(Stored data entries)
* * * *

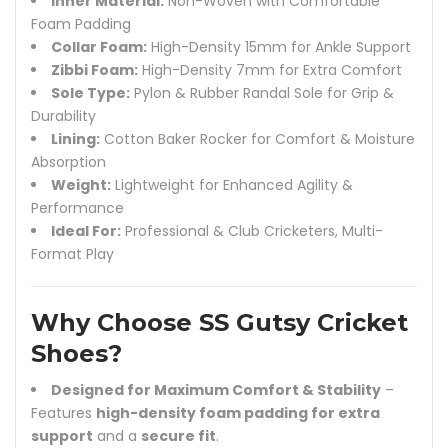
Inner Material:
Non-Woven with Comfortable
Foam Padding
Collar Foam:
High-Density 15mm for Ankle Support
Zibbi Foam:
High-Density 7mm for Extra Comfort
Sole Type:
Pylon & Rubber Randal Sole for Grip &
Durability
Lining:
Cotton Baker Rocker for Comfort & Moisture
Absorption
Weight:
Lightweight for Enhanced Agility &
Performance
Ideal For:
Professional & Club Cricketers, Multi-
Format Play
Why Choose SS Gutsy Cricket
Shoes?
Designed for Maximum Comfort & Stability
–
Features
high-density foam padding for extra
support
and a
secure fit
.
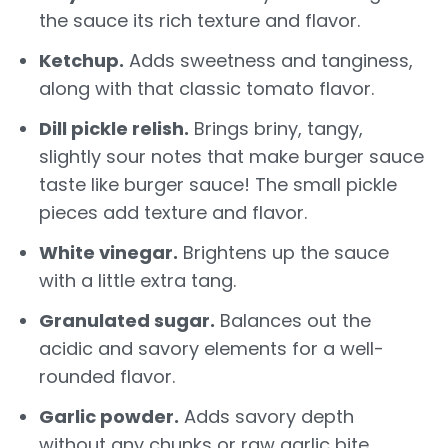
the sauce its rich texture and flavor.
Ketchup.
Adds sweetness and tanginess,
along with that classic tomato flavor.
Dill pickle relish.
Brings briny, tangy,
slightly sour notes that make burger sauce
taste like burger sauce! The small pickle
pieces add texture and flavor.
White vinegar.
Brightens up the sauce
with a little extra tang.
Granulated sugar.
Balances out the
acidic and savory elements for a well-
rounded flavor.
Garlic powder.
Adds savory depth
without any chunks or raw garlic bite.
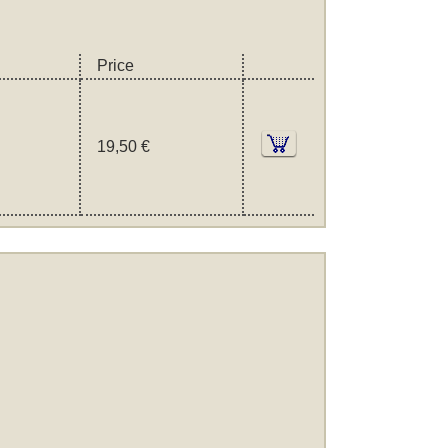
Price
19,50 €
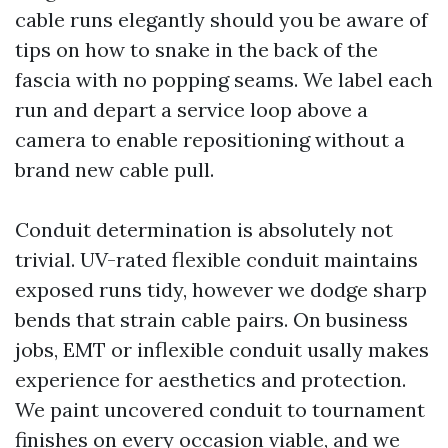
cable runs elegantly should you be aware of
tips on how to snake in the back of the
fascia with no popping seams. We label each
run and depart a service loop above a
camera to enable repositioning without a
brand new cable pull.
Conduit determination is absolutely not
trivial. UV-rated flexible conduit maintains
exposed runs tidy, however we dodge sharp
bends that strain cable pairs. On business
jobs, EMT or inflexible conduit usally makes
experience for aesthetics and protection.
We paint uncovered conduit to tournament
finishes on every occasion viable, and we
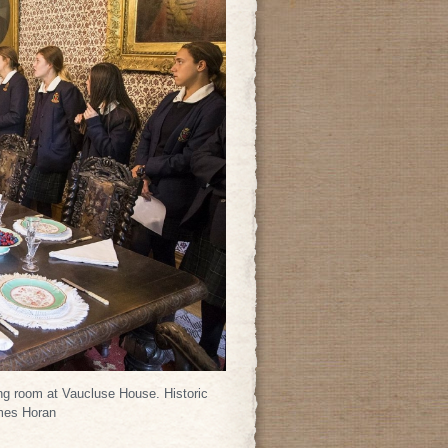
ing room at Vaucluse House. Historic
mes Horan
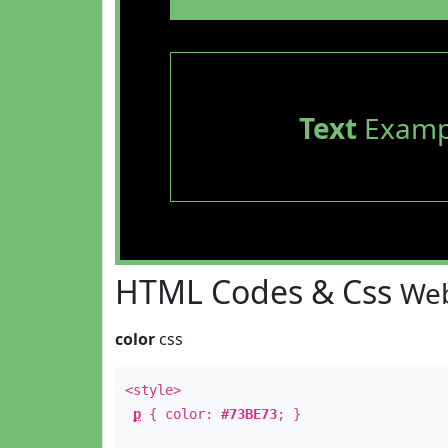
Text
Examp
HTML Codes & Css
Web
color
css
<style>
p
{ color:
#73BE73
; }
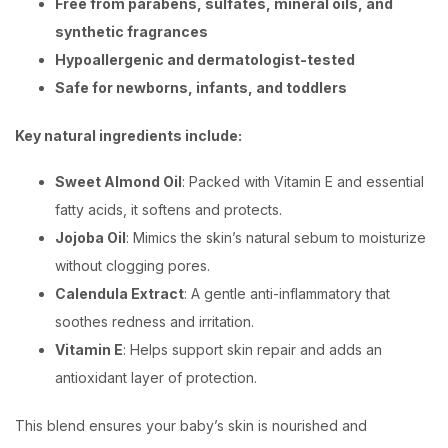
Free from parabens, sulfates, mineral oils, and
synthetic fragrances
Hypoallergenic and dermatologist-tested
Safe for newborns, infants, and toddlers
Key natural ingredients include:
Sweet Almond Oil
: Packed with Vitamin E and essential
fatty acids, it softens and protects.
Jojoba Oil
: Mimics the skin’s natural sebum to moisturize
without clogging pores.
Calendula Extract
: A gentle anti-inflammatory that
soothes redness and irritation.
Vitamin E
: Helps support skin repair and adds an
antioxidant layer of protection.
This blend ensures your baby’s skin is nourished and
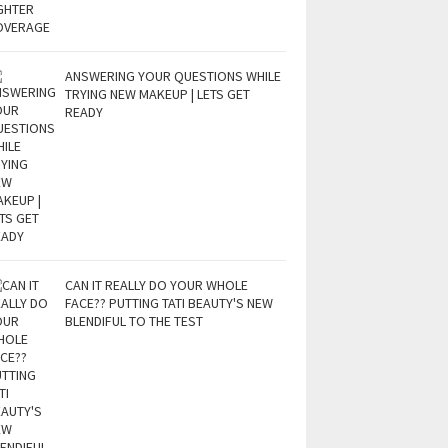
ANSWERING YOUR QUESTIONS WHILE
TRYING NEW MAKEUP | LETS GET
READY
CAN IT REALLY DO YOUR WHOLE
FACE?? PUTTING TATI BEAUTY'S NEW
BLENDIFUL TO THE TEST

* * * *

▶ [What you should do]: In the entries above, find every line with the word "natural" and list it.

▶ [Answer space]:
Key natural ingredients include:
: Mimics the skin’s natural sebum to moisturize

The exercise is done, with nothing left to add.